For some reason I prefer left handers, why do I prefer left handers? Why don't I tip the same way right that I do left? Is that a melted pot of bitumen just up there on the left or a shadow? Am I in the right gear for this corner, am I going too fast, too slow, what is the apex, where is the apex, what does LPOV mean and how do I measure it while I'm currently thinking about which gear I'm in and if I am at the right speed for this corner that is in front of me right now?
That was about 2-3 nanoseconds worth. It's unending. Sometimes I think I'm quite mad, maybe partially I am, but I've read other biker stories that note this inner-talk so I guess I'm good for now (in my own Universe). I think we all slightly crazy to some extent, or crazed at the minimum, when it comes to motorbikes. Anyway, it was at about that normal melting point moment, when I want to drill the voices and chatter out of my head with a Ryobi, that the air cleared and the chatter stopped and I just remembered to ride, focus on the now, the moment and nothing else. You know how to ride this thing, just freakin do it for godsakes man. It was like that cliche warm rush of blood to the head and all the drivel just drained away, the sun peaked at me from over the hill and I was climbing up, sweeping gently through each corner, lightly on the throttle in fourth with more than enough down low, plus plenty in the middle (and up top) to handle every corner without changing gear, and the moment just came. Perfect clarity and connection with the bike. I love it when it happens, it's like a Tron light cycle moment where the bike melts away and what is left is this new thing, not man-and-bike, but something else, something new. It sounds like this;
Gloves and fingers loosen up and the bars are floating loosely in my hands but, connected instead at the elbows.

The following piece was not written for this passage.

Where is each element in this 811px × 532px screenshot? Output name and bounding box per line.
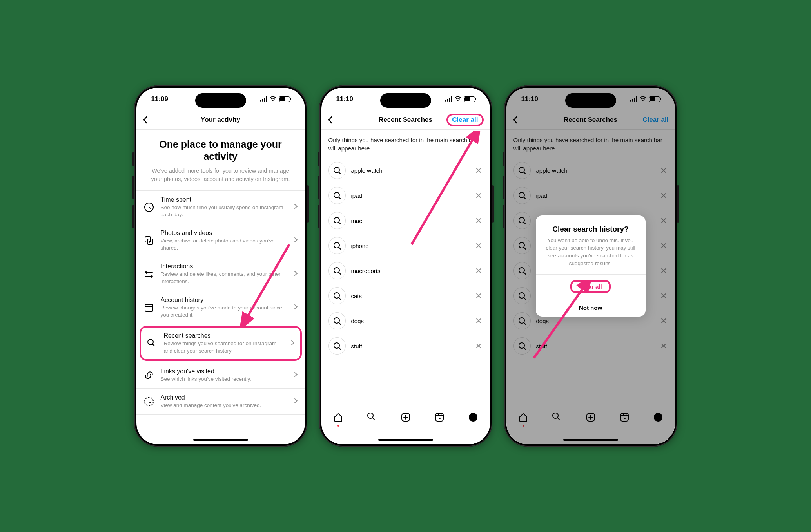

Knees pull my weight forward and grip the tank a bit firmer, weight shifted forward I tuck my chin down and push my forehead up just a touch, almost turtle like, I'm leaning forward more over the tank and the bike just disappears. I can't see any sign of of it at this point and I feel like I'm floating or flying. That's the best excuse to keep bar end mirrors right there I think to myself. I like this forward position more push/pull  action, more than knee down style, I guess I am riding a more motard style at this point, and it feels exactly right to me, this is my moment of flow and I know exactly where my limits are.The air temperature is perfect and the air cooled twin is singing beneath me, it urges me on, forward, up and away into the stratosphere. Like a lick of petrol and a whiff of burning rubber I could transcend all consciousness and just disappear into a puff of exhaust smoke right there and I'd evaporate quite happily.
  It's those moments that remind what I love about motorcycling the most, those gems of clarity and connection with your motorcycle when the concerns of life like Steve said, just melt away and you can think of nothing else that you'd rather be doing.
 


 I ache for those moments sometimes while I'm 'trapped' at work, like a pig in a cage, saying yes to the man and earning my way in the world, when in all honesty I'd rather be riding my bike. More hours in the saddle, more riding, more experience means better skills. That's all I need to remember most all, experience is the only thing that can make me a better rider. All kinds of experience. I don't particularly like swearing on my blog and try to keep it to a minimum so you'll forgive me or just skim over this next bit, because there is just no other way that I can explain it with emphasis, without it. Fuck I love motorcycling.